• **Dataset extract**
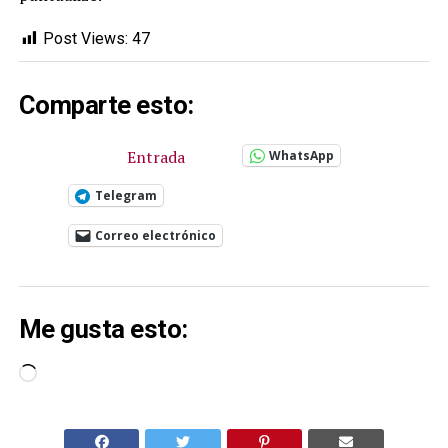
Post Views:
47
Comparte esto:
Entrada
WhatsApp
Telegram
Correo electrónico
Me gusta esto:
Cargando...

• **What this task involves**
The result should be the full material above, word for word, with its pictures omitted.

• **Answer box**
Post Views:
47
Comparte esto:
Entrada
WhatsApp
Telegram
Correo electrónico
Me gusta esto:
Cargando...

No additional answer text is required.